▸ **WHAT TO DO**
Entries below include pictures. Output exactly the lines from the one with "この度重なる嫌がらせにJessiちゃんの父は気" down to the one with "per la città", both ends included, and leave the pictures out.

▸ **Entries taken from a collection**
*** Block opens ***

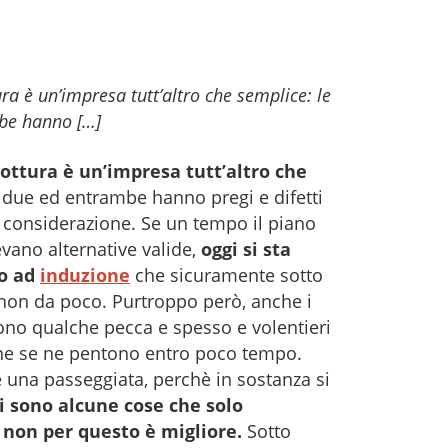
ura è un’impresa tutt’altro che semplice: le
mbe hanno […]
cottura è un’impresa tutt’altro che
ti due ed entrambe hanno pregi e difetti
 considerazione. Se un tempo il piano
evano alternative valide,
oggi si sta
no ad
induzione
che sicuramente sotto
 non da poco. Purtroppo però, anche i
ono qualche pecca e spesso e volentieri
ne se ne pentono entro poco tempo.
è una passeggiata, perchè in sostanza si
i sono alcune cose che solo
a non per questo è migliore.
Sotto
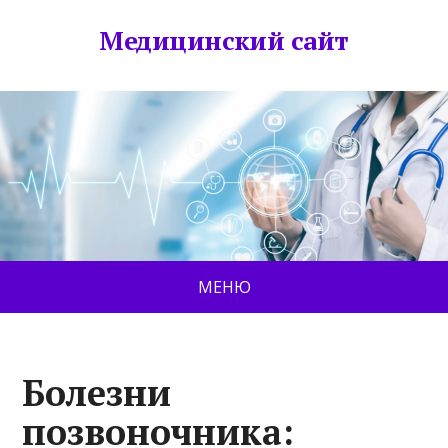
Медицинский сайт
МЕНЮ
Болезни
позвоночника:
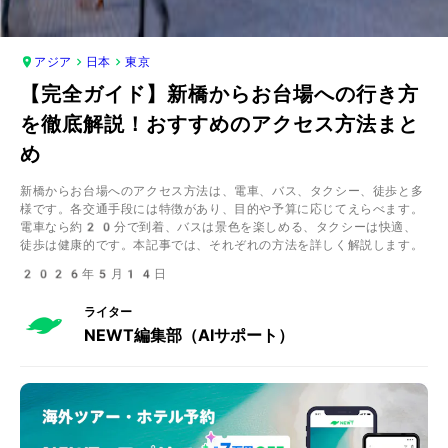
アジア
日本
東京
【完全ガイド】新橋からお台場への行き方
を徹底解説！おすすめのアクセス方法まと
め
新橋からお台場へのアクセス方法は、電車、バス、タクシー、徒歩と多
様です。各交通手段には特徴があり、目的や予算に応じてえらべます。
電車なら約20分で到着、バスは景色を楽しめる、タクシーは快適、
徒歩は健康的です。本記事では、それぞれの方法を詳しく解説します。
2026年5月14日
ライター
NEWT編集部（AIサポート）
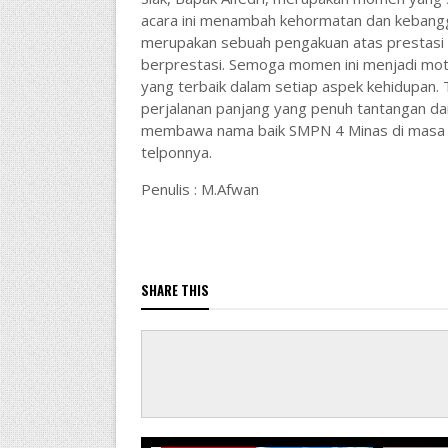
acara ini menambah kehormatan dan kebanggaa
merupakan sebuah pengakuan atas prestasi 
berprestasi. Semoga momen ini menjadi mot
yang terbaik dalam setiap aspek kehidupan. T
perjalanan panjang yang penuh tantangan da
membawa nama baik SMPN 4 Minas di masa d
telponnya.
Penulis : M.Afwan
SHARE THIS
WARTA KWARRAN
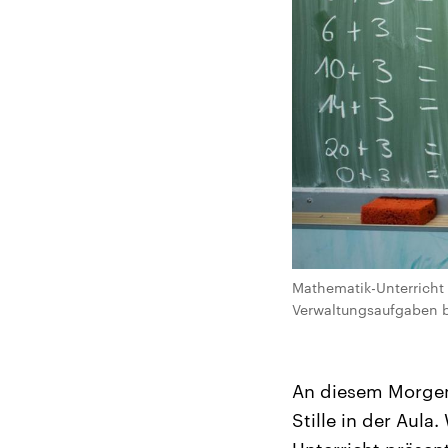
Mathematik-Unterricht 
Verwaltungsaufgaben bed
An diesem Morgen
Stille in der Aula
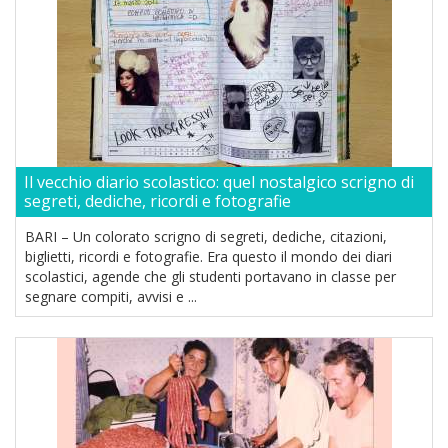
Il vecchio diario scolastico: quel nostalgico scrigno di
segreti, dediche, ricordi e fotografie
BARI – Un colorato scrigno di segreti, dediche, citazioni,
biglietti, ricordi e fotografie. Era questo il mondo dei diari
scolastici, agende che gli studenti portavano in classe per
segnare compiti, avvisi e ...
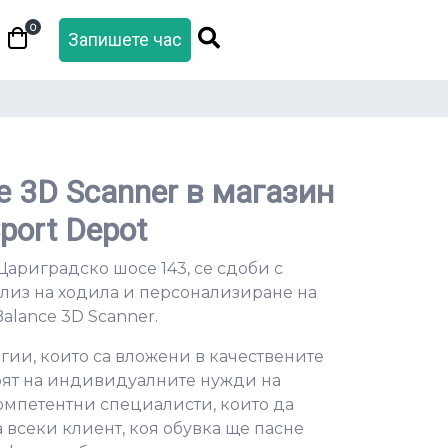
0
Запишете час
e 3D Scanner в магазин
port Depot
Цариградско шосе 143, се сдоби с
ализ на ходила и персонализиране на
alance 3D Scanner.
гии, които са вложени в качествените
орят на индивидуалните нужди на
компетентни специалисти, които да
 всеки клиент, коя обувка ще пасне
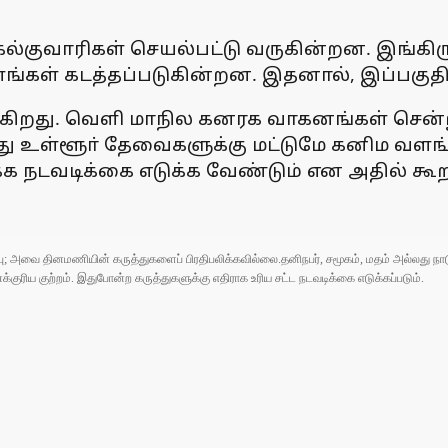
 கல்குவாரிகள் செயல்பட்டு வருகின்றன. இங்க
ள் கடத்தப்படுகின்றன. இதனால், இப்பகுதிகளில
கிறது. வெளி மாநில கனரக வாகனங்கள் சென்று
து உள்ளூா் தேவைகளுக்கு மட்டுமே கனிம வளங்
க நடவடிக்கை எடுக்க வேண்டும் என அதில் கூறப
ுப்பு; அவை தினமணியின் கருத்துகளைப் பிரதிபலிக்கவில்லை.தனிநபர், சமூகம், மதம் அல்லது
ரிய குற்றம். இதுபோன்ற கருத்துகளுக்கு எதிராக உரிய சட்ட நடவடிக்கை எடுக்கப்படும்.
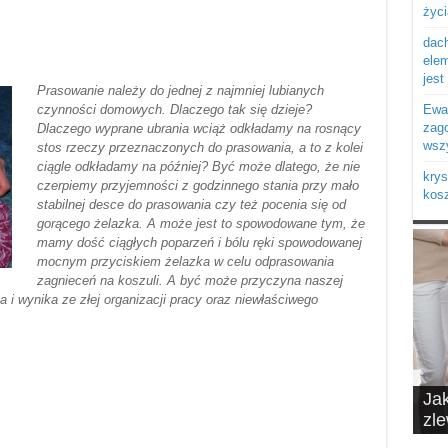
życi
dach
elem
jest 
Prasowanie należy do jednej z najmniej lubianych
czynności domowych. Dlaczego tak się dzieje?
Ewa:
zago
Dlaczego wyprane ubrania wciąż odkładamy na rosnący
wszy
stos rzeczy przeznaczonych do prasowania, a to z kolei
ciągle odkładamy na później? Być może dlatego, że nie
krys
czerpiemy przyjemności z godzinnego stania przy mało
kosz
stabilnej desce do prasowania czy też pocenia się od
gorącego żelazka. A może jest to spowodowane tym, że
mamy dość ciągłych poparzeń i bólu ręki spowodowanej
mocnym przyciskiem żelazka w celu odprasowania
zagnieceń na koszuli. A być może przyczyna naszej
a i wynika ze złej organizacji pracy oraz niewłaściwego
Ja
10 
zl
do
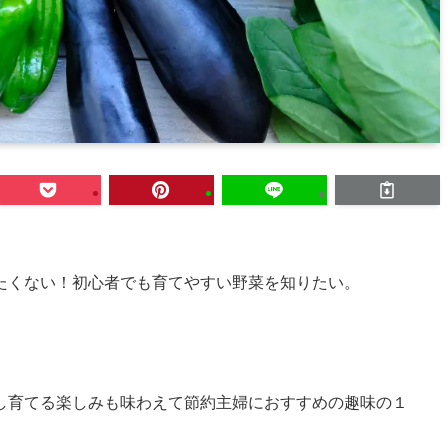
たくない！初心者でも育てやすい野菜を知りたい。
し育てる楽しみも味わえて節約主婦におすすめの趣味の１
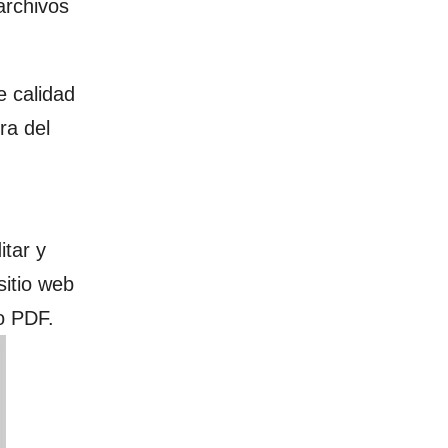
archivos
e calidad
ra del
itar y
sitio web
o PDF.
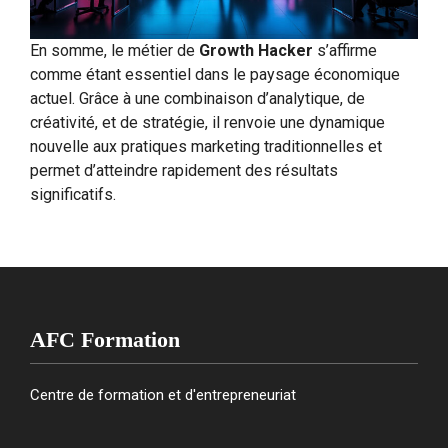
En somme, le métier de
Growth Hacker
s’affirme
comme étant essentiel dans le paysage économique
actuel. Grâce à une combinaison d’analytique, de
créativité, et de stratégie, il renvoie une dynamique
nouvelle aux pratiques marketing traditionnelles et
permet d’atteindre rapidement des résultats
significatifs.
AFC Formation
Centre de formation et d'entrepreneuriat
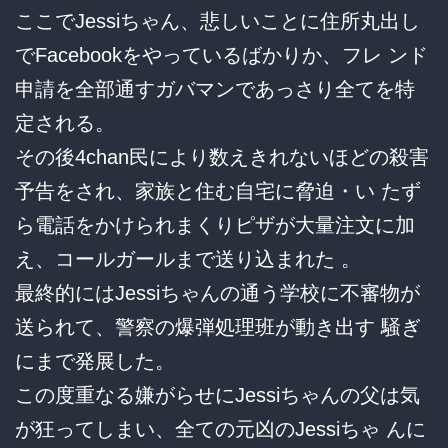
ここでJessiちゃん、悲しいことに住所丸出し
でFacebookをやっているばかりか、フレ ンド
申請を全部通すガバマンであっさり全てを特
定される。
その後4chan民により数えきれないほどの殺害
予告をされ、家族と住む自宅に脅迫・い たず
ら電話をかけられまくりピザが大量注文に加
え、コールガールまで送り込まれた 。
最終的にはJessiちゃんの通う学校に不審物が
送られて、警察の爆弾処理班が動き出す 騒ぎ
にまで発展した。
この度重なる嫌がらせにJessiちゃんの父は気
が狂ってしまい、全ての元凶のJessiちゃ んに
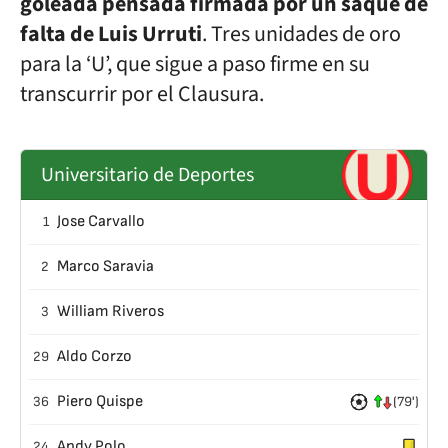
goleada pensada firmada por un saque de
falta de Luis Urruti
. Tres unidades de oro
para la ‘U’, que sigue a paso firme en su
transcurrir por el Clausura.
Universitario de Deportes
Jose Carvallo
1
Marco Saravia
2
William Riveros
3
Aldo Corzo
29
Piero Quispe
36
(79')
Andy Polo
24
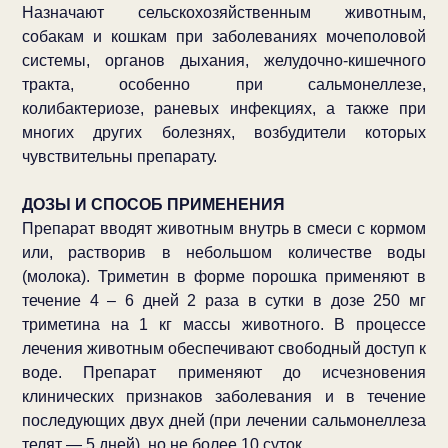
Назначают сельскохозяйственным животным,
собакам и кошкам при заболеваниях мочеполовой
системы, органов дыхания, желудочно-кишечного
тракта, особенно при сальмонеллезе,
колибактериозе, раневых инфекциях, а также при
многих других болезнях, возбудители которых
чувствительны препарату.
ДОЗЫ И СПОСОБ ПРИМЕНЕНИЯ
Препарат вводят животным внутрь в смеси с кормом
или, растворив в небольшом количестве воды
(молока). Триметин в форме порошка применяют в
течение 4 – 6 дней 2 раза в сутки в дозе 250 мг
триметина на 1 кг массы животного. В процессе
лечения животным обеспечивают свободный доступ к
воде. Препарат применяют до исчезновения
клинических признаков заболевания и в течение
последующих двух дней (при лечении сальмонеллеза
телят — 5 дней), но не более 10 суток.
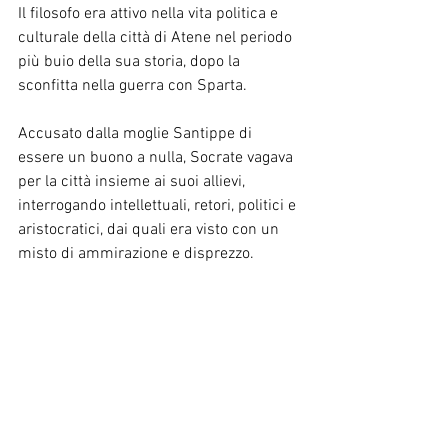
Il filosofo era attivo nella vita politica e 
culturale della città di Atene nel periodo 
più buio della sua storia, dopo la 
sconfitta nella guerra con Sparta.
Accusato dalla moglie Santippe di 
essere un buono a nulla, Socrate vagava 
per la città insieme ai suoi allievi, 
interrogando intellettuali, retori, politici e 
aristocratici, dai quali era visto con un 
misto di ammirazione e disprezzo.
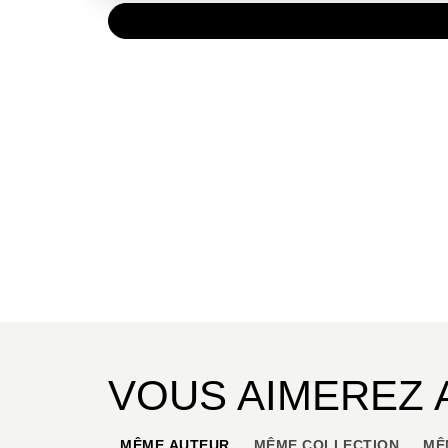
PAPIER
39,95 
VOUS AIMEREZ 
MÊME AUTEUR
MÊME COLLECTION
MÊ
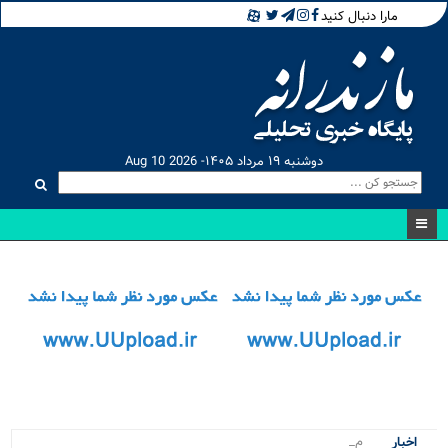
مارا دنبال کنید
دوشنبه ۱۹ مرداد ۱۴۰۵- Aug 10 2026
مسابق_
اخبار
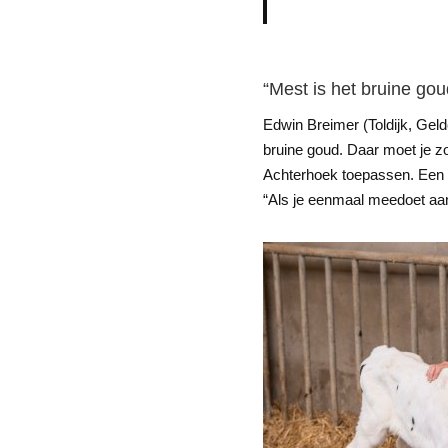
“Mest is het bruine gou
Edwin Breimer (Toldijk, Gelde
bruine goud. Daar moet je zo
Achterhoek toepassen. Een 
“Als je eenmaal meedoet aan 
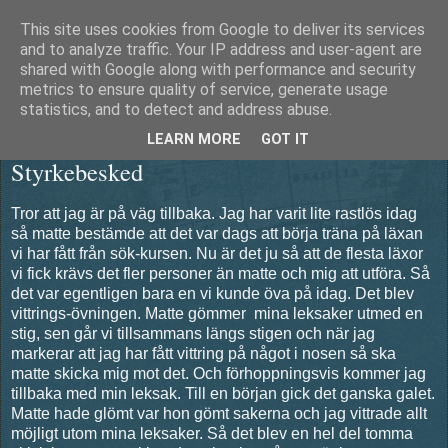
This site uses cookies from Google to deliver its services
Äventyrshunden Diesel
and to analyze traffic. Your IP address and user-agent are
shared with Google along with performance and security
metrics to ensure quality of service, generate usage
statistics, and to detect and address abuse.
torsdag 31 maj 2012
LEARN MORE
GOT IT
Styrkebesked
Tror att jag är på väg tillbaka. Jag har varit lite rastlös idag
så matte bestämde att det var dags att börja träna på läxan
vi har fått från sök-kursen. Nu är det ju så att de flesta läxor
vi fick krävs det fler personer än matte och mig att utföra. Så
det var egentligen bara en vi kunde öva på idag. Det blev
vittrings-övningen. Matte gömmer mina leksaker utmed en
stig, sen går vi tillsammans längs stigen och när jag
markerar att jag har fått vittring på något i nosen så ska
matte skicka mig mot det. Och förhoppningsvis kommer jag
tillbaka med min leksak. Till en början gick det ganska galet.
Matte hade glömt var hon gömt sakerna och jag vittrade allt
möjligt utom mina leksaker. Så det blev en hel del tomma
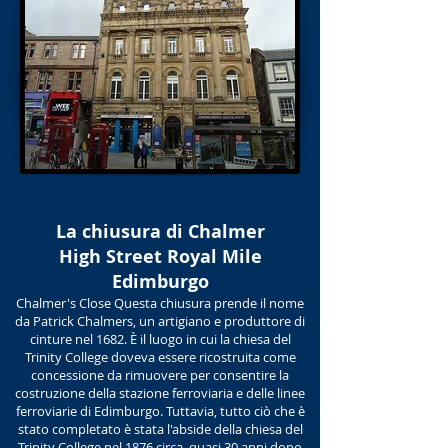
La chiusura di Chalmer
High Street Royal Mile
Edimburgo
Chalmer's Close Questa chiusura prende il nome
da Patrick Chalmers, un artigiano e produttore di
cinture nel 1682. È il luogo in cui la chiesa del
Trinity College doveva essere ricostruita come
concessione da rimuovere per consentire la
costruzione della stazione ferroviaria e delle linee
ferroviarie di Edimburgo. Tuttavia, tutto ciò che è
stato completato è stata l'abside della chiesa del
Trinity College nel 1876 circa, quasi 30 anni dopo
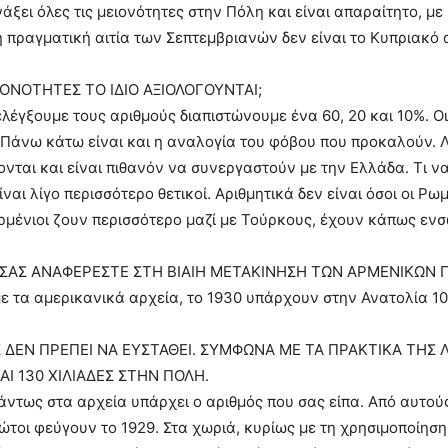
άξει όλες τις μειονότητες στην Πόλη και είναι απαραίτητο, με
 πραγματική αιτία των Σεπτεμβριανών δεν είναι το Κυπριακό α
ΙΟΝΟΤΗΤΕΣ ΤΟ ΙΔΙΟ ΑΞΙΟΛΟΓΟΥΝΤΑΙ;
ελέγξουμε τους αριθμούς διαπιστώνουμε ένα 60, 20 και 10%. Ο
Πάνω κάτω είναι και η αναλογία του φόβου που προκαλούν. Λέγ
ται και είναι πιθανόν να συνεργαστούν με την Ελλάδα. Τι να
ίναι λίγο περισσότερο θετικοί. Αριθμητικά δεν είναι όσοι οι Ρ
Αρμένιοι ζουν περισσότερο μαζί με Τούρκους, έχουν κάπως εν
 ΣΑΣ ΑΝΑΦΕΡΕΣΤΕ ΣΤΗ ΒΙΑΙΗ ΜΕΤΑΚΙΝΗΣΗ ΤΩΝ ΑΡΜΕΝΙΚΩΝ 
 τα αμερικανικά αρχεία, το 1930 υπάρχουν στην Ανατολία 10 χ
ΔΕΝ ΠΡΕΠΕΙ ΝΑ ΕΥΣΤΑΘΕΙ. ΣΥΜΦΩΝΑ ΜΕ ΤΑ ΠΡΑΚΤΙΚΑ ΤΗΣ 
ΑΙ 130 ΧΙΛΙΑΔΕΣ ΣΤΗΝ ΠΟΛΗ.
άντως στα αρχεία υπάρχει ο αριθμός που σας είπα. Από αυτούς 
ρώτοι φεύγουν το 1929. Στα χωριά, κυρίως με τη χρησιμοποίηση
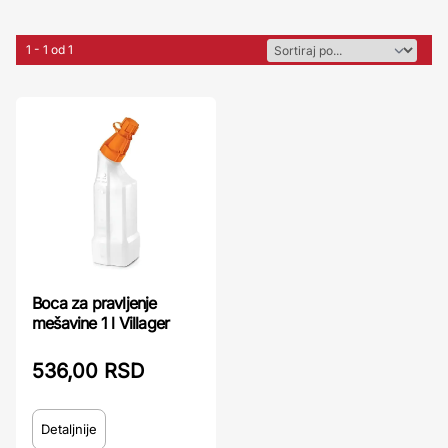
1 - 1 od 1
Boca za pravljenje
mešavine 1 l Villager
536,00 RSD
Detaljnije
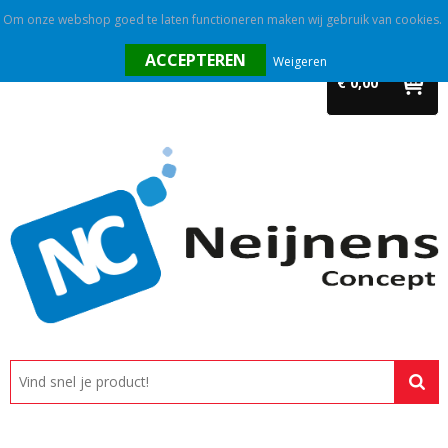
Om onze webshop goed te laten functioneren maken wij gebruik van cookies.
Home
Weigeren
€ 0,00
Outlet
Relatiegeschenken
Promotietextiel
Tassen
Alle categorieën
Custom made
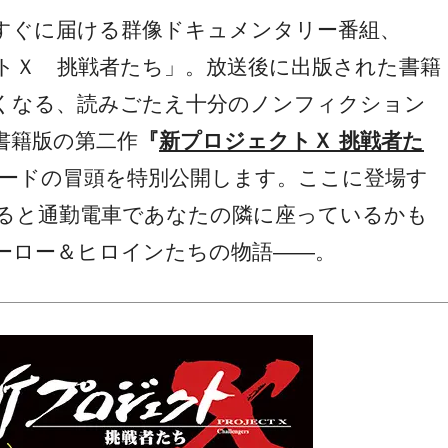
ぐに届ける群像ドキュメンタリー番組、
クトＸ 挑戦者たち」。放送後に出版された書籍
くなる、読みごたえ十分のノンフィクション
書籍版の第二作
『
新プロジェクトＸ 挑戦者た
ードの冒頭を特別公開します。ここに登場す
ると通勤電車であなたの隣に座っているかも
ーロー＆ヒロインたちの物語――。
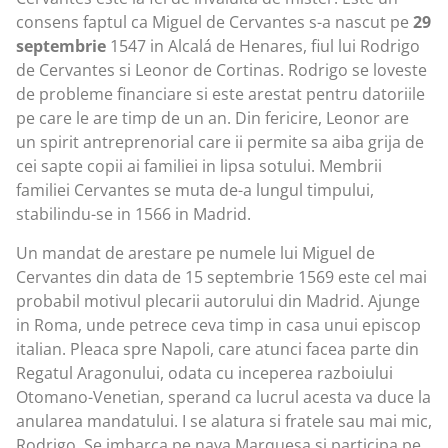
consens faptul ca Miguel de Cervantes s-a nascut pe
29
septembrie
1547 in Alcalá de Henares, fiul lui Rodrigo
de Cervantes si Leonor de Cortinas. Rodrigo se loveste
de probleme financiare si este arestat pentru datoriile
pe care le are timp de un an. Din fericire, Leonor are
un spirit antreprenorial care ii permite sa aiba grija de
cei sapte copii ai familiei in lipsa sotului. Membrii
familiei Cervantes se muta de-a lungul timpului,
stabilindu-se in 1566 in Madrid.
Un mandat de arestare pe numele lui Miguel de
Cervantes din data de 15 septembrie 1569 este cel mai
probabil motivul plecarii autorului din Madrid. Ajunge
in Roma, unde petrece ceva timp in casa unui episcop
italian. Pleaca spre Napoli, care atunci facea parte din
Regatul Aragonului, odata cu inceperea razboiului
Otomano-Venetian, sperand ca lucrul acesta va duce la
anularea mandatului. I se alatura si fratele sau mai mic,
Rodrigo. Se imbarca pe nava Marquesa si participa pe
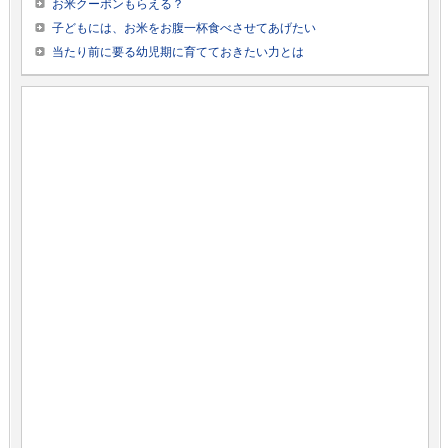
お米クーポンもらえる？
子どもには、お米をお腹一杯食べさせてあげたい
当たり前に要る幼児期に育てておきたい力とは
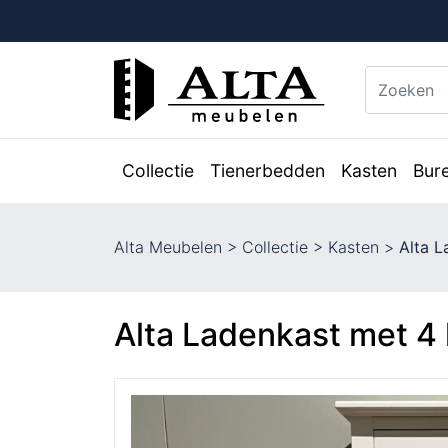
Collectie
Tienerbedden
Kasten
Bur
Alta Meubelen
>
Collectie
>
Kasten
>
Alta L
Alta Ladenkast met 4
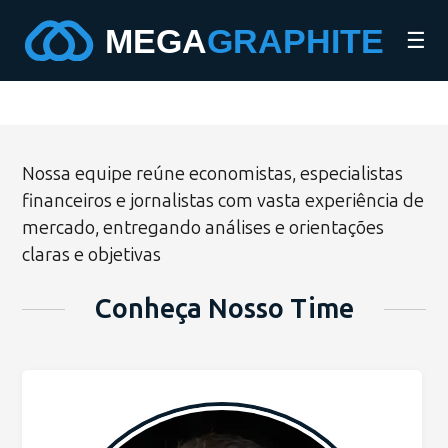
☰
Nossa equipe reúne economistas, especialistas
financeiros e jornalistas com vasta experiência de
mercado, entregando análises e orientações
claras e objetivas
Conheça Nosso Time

*** Block closes ***

▸ **WRITTEN REPLY**
この度重なる嫌がらせにJessiちゃんの父は気
が狂ってしまい、全ての元凶のJessiちゃ んに
goleada pensada firmada por un saque de
falta de Luis Urruti
. Tres unidades de oro
para la ‘U’, que sigue a paso firme en su
transcurrir por el Clausura.
Universitario de Deportes
Jose Carvallo
1
Marco Saravia
2
William Riveros
3
Aldo Corzo
29
Piero Quispe
36
(79')
Andy Polo
24
Назначают сельскохозяйственным животным,
собакам и кошкам при заболеваниях мочеполовой
системы, органов дыхания, желудочно-кишечного
тракта, особенно при сальмонеллезе,
колибактериозе, раневых инфекциях, а также при
многих других болезнях, возбудители которых
чувствительны препарату.
ДОЗЫ И СПОСОБ ПРИМЕНЕНИЯ
Препарат вводят животным внутрь в смеси с кормом
или, растворив в небольшом количестве воды
(молока). Триметин в форме порошка применяют в
течение 4 – 6 дней 2 раза в сутки в дозе 250 мг
триметина на 1 кг массы животного. В процессе
лечения животным обеспечивают свободный доступ к
воде. Препарат применяют до исчезновения
клинических признаков заболевания и в течение
последующих двух дней (при лечении сальмонеллеза
телят — 5 дней), но не более 10 суток.
Il filosofo era attivo nella vita politica e 
culturale della città di Atene nel periodo 
più buio della sua storia, dopo la 
sconfitta nella guerra con Sparta.
Accusato dalla moglie Santippe di 
essere un buono a nulla, Socrate vagava 
per la città insieme ai suoi allievi, 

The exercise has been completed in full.